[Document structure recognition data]
• • • • •

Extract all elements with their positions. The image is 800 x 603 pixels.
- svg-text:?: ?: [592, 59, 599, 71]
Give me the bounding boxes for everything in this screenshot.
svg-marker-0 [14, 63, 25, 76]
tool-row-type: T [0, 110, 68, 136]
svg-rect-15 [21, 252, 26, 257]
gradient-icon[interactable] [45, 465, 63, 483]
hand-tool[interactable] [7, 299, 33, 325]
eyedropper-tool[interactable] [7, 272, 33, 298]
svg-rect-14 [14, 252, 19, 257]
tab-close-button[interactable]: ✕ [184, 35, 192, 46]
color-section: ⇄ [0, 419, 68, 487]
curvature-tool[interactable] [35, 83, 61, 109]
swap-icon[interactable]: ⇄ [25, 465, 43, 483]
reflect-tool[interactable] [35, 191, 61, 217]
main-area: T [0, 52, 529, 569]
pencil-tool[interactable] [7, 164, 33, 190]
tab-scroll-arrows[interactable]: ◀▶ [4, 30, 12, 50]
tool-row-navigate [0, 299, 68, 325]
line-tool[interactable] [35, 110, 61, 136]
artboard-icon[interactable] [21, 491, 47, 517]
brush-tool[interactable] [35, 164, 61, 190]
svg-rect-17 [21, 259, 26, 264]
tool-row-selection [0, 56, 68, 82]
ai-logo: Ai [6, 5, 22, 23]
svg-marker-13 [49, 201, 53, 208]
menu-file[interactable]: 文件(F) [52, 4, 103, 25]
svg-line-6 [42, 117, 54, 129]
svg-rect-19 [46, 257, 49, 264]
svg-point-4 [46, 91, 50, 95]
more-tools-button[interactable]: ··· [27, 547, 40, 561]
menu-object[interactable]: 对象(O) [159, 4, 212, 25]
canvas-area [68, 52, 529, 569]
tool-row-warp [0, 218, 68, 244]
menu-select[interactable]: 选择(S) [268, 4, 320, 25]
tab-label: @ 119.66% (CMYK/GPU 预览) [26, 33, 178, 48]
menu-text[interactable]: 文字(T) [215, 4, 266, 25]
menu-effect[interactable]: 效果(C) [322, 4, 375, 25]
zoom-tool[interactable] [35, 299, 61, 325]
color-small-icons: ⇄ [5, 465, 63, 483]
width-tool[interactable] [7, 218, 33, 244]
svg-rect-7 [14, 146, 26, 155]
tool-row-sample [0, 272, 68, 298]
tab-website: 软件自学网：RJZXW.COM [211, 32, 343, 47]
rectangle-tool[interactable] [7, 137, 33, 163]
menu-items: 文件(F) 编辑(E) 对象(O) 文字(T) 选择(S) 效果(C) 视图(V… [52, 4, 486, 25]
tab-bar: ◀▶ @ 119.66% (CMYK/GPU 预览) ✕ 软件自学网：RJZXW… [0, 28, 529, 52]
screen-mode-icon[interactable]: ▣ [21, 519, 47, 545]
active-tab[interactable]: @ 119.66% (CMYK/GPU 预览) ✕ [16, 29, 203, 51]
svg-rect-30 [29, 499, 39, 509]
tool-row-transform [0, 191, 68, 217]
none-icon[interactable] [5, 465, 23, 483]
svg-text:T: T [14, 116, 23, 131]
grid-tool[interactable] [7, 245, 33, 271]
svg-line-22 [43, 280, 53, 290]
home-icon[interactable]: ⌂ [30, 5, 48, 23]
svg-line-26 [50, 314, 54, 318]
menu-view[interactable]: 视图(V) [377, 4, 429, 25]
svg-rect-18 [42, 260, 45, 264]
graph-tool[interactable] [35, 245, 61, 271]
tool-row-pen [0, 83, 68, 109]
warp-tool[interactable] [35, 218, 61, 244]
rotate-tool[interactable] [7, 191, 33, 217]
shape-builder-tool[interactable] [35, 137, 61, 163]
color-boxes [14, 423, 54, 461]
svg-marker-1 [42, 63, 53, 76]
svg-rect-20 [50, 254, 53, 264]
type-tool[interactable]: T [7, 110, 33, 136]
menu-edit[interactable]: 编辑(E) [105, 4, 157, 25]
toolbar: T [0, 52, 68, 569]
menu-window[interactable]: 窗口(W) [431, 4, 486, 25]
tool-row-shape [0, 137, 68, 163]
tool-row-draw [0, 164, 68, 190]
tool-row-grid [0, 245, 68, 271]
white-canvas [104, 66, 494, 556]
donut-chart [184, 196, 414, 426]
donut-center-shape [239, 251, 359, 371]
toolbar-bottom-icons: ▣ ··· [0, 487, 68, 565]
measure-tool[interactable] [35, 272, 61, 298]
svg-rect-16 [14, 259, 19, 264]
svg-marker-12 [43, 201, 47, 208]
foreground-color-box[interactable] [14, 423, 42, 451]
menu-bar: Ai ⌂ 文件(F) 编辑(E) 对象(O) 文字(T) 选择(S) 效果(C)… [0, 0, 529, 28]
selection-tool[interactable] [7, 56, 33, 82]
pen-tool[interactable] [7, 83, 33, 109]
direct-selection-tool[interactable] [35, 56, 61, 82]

• • • • •

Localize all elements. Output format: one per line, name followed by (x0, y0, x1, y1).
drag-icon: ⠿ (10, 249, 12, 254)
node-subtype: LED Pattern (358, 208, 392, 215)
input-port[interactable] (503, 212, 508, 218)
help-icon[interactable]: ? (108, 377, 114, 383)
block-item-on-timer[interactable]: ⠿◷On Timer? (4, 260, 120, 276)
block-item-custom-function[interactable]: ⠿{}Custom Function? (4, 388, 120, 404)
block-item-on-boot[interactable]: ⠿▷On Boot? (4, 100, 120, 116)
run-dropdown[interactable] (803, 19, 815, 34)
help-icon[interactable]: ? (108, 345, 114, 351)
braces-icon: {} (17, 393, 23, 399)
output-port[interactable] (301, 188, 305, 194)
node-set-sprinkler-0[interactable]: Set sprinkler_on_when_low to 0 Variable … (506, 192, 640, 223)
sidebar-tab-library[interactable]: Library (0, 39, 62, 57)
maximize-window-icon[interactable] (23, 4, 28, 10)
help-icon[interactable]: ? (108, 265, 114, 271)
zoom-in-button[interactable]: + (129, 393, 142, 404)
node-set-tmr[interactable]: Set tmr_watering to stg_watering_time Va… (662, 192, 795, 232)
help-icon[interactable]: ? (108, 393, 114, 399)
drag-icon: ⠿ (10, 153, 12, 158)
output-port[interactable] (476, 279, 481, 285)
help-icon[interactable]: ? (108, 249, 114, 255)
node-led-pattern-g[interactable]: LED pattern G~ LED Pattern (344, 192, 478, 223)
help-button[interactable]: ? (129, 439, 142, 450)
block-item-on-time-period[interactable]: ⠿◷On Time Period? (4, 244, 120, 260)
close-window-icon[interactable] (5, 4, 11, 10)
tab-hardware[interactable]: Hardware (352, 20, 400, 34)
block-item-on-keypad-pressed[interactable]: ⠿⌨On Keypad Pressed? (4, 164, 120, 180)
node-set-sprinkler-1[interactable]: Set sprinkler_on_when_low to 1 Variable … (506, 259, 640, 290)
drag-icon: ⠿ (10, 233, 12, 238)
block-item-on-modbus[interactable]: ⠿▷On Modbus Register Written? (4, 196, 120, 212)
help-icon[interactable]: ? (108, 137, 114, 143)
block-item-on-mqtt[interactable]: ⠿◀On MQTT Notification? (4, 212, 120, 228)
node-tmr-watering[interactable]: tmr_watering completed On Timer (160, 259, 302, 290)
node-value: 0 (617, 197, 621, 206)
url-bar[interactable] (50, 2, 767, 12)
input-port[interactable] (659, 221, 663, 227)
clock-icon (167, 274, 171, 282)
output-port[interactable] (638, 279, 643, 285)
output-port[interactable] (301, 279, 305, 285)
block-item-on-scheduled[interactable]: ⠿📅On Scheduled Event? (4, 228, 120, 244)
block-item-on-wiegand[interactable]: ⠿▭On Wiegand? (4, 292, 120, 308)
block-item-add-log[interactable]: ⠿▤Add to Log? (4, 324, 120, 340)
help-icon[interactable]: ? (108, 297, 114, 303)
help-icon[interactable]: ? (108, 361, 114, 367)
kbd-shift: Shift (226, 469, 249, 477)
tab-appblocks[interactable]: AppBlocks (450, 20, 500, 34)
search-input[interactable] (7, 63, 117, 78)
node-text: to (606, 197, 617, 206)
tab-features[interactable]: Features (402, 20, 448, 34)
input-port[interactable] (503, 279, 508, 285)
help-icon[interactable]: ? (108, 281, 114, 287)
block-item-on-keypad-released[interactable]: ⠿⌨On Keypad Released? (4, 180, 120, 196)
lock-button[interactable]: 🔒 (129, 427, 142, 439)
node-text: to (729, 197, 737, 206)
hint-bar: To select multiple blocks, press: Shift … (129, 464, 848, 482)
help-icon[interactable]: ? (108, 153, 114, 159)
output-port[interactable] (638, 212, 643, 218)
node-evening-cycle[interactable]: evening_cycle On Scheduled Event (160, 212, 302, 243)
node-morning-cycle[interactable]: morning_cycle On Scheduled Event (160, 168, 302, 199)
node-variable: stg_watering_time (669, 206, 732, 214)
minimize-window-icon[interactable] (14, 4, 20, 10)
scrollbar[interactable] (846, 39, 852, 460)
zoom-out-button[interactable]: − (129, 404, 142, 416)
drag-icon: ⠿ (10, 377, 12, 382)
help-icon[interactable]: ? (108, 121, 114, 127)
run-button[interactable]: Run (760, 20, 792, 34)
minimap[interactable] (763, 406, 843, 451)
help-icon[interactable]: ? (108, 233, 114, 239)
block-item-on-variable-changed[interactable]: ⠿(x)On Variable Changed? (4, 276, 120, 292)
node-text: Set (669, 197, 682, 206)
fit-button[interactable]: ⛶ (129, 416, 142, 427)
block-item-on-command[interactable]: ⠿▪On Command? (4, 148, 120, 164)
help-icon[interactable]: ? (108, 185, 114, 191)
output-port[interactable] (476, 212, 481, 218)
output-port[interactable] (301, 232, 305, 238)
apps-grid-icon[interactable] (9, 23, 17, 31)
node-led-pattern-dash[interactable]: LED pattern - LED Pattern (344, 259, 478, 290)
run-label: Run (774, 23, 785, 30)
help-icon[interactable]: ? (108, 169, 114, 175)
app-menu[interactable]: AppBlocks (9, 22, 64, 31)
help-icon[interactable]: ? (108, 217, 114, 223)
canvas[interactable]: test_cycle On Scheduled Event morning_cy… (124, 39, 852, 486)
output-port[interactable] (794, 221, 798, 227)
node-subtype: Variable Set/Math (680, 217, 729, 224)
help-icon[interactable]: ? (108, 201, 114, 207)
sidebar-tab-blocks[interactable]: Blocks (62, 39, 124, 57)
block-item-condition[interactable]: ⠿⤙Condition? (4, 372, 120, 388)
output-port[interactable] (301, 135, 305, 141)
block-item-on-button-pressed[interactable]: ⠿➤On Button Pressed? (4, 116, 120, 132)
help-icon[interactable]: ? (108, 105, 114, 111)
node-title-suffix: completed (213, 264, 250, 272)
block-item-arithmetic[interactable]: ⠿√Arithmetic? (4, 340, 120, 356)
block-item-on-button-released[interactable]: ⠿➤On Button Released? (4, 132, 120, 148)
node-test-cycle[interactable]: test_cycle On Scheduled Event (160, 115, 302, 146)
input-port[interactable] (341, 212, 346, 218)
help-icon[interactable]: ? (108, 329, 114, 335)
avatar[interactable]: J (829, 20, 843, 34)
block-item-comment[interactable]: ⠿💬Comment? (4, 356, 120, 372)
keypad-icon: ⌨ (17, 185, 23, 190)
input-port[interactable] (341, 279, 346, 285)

• • • • •

**What the task requires:** I'd like the number of lines above that contain the word "toolbar", and nothing besides that number.

**Response to the task:** 2